Tensor network implementation of bulk entanglement spectrum

Many topologically nontrivial states of matter possess gapless degrees of freedom on the boundary, and when these boundary states delocalize into the bulk, a phase transition occurs, and the system becomes topologically trivial. We show that tensor networks provide a natural framework for analyzing such topological phase transitions in terms of the boundary degrees of freedom which mediate it. To do so, we make use of a correspondence between a topologically nontrivial ground state and its phase transition to a trivial phase established in T. Hsieh and L. Fu (arXiv:1305.1949). This involved computing the bulk entanglement spectrum (BES) of the ground state upon tracing out an extensive subsystem. This work implements BES via tensor network representations of ground states.
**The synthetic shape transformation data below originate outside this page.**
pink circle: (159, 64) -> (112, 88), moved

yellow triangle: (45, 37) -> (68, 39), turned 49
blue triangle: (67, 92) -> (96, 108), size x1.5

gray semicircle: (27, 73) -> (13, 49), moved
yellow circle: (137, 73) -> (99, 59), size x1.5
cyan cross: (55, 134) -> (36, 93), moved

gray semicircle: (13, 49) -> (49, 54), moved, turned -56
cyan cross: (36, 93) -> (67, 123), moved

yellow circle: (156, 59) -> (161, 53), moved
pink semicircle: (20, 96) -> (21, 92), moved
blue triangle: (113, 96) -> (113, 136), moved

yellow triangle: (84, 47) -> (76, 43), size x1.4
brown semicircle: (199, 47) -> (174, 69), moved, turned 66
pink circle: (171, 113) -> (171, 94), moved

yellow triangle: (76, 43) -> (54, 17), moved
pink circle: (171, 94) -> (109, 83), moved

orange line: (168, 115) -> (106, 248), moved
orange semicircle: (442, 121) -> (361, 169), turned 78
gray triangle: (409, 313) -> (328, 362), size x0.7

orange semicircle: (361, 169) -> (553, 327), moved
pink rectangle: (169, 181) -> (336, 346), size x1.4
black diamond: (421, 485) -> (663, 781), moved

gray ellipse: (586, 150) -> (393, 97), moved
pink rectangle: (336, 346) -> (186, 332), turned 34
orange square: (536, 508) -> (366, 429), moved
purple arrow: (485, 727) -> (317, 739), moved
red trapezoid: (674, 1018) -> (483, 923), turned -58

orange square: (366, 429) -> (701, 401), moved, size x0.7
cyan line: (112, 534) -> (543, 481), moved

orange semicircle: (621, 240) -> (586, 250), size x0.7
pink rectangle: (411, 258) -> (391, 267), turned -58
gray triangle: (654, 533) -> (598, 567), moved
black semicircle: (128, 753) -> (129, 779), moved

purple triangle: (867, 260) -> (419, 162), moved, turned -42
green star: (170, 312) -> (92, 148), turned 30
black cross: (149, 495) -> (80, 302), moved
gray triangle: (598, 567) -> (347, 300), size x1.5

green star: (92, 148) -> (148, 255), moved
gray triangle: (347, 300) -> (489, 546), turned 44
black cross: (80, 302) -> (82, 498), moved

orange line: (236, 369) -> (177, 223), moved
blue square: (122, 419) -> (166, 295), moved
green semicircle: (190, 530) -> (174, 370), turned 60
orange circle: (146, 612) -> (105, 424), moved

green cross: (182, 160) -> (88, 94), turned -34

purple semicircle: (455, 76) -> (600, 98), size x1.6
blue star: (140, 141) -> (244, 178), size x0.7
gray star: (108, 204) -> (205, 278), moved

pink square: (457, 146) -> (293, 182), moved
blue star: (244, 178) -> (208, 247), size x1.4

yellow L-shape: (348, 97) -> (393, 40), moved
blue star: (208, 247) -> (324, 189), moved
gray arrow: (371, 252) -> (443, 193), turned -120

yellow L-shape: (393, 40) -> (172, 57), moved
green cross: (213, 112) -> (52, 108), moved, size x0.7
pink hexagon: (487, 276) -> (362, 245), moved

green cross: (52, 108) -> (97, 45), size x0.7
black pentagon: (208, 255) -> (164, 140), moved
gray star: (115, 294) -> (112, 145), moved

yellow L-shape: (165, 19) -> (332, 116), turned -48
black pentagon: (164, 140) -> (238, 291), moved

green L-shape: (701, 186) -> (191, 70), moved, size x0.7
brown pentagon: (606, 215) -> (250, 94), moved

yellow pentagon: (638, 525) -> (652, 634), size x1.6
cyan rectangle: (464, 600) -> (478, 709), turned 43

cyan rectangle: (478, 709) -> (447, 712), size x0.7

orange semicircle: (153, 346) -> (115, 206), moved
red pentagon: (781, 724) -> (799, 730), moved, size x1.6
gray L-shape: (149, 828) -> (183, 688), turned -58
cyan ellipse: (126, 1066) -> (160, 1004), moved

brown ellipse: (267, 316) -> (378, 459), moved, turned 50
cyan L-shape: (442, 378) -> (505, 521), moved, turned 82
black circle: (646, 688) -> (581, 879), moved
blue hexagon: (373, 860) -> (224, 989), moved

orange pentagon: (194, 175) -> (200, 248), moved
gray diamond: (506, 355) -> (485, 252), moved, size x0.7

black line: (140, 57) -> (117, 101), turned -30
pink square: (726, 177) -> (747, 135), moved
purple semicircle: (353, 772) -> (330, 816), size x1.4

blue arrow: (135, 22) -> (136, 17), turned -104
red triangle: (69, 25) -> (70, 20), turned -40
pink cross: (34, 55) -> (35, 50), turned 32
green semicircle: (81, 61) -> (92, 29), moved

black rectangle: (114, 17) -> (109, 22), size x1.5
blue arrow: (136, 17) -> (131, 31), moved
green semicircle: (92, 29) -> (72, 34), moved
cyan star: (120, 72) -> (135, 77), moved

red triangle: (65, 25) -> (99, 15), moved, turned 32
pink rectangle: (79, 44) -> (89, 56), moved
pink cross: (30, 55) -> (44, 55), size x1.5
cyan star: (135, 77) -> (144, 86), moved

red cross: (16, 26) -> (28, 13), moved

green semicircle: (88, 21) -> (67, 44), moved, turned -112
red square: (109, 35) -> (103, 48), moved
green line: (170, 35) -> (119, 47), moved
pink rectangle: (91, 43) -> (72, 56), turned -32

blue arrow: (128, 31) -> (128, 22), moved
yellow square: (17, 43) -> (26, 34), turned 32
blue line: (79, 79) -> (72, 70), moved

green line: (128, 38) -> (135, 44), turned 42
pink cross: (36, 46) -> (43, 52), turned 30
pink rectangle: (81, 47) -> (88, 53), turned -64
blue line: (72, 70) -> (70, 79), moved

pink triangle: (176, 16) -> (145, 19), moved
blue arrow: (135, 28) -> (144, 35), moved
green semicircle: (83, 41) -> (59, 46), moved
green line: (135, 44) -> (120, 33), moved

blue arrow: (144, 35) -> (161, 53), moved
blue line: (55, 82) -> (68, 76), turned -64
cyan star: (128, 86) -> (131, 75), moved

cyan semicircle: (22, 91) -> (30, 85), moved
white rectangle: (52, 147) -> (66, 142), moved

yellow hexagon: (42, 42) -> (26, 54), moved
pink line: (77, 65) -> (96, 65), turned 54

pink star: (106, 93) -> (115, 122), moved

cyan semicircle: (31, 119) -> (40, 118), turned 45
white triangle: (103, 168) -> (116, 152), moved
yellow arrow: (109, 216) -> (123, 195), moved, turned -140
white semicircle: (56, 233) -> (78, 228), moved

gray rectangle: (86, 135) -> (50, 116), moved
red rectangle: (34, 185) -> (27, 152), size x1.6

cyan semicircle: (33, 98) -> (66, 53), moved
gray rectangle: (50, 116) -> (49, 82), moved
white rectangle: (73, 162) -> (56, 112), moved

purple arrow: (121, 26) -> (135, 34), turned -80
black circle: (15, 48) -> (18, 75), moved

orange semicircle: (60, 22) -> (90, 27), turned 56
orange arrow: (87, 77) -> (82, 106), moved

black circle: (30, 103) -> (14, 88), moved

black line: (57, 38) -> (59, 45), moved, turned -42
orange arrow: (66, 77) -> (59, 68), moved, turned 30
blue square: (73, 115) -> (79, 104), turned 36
In this framework, the universality class of the quantum critical entanglement Hamiltonian in d spatial dimensions is either derived analytically or mapped to a classical statistical model in d + 1 dimensions, which can be studied using Monte Carlo or tensor renormalization-group methods. As an example, we analytically derive the universality classes of topological phase transitions from the spin-1 chain Haldane phase and demonstrate that the Affleck-Kennedy-Lieb-Tasaki (AKLT) wave function (and its generalizations) remarkably contains critical six-vertex (and, in general, eight-vertex) models within it.